The mechanisms underlying the microbicidal effects of 405 nm light treatment on cellular microbes such as bacteria are well established [19]. The light treatment leads to the excitation of porphyrins and flavins present either within microbial cells or in surrounding biological milieu such as human blood and plasma (as in this study); absorption of 405 nm light by porphyrins and flavins results in the production of reactive oxygen species (ROS), including H2O2, OH or singlet oxygen, leading to oxidative damage and, ultimately, microbial cell death. More precisely, in cellular microbes, intracellular reactive oxygen species attack DNA, proteins, and membranes and, if the produced damage becomes too great, the microbial cell dies [20]. Human cells also contain such photosensitizers, but they have nevertheless proven to be resilient to visible light at the doses that kill pathogens, likely due to their more complex and effective oxidative stress response mechanisms [20]. Whilst viruses that do not have a cellular structure are also susceptible to the ROS induced effects produced by 405 nm light, the exact mechanisms of this damage on viral particles are not yet well understood.
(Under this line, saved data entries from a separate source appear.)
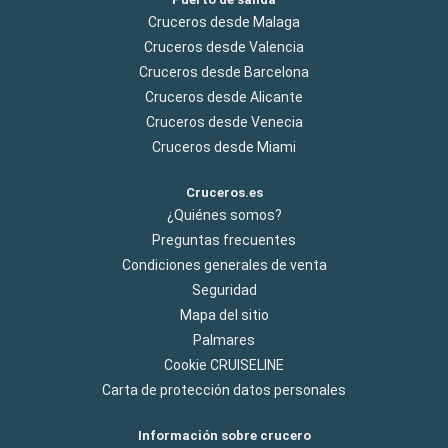
Cruceros desde Malaga
Cruceros desde Valencia
Cruceros desde Barcelona
Cruceros desde Alicante
Cruceros desde Venecia
Cruceros desde Miami
Cruceros.es
¿Quiénes somos?
Preguntas frecuentes
Condiciones generales de venta
Seguridad
Mapa del sitio
Palmares
Cookie CRUISELINE
Carta de protección datos personales
Información sobre crucero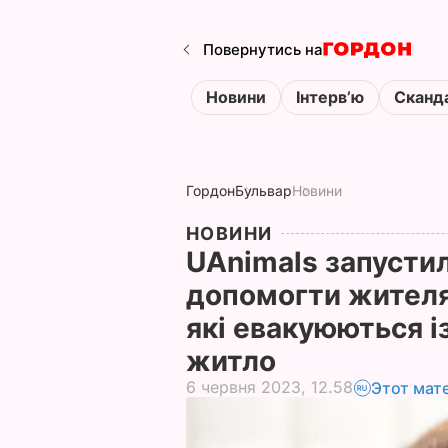
Повернутись на
Новини
Інтервʼю
Сканд
Гордон
Бульвар
Новини
НОВИНИ
UAnimals запусти
допомогти жителя
які евакуюються і
житло
6 червня 2023, 12.58
Этот мат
We used high titer HIV-1 (10 ng/mL HIV-1 p24) spiked-plasma in our virus inactivation studies to evaluate the potential of violet-blue light-based technology and consistently demonstrated approximately 4–5 log reductions of HIV-1, which is comparable to the HIV-1 reductions reported in non-leuco-reduced platelet-rich plasma-derived platelets suspended in plasma using the Mirasol PRT System (≥4.19 log reduction) and the Intercept Blood System (≥4.23 log reduction) [5]. Further, we used a single strain of the highly virulent HIV-1 clade B subtype which is the dominant strain in North America. However, we believe the inactivation potential of 405 nm light on different HIV-1 variants will be similar, since the microbicidal effects of 405 nm light are through ROS generation-associated events. It is worth noting that treatment with a 270 J/cm2 dose of violet-blue light provided maximum viral inactivation, while with lower light doses the degree of viral inactivation in the plasma samples varied from donor to donor, although these results were not statistically significant. As HIV-1 infection of target cells is a multistep process starting with attachment of viral glycoproteins (gp120/gp41) to host cell receptors (CD4 and CCR5 or CXCR4), fusion of viral envelope, reverse transcription, integration, and maturation of virions by killing target cells [21], it will be interesting to understand which of these steps are affected by treatment with 405 nm light, and this will be the focus of future studies.

Our results demonstrate that inactivation of HIV-1 in human plasma is achievable with violet-blue light treatment. This observation, together with our previously demonstrated proof-of-concept data on the effectiveness of pathogen inactivation by 405 nm light, supports the potential utility of 405 nm light as a broad-spectrum pathogen reduction technology for further evaluation towards the safety of stored plasma and platelets preserved in plasma for transfusion.

5. Conclusions

The results obtained in this report demonstrate that HIV-1 can be successfully inactivated in plasma using 405 nm light at a dose of 270 J/cm2 under the conditions reported here. This study on HIV-1 opens other possibilities for future evaluation of the potential of 405 nm light for inactivation of other important blood-borne viruses such as hepatitis and arboviruses relevant to transfusion safety.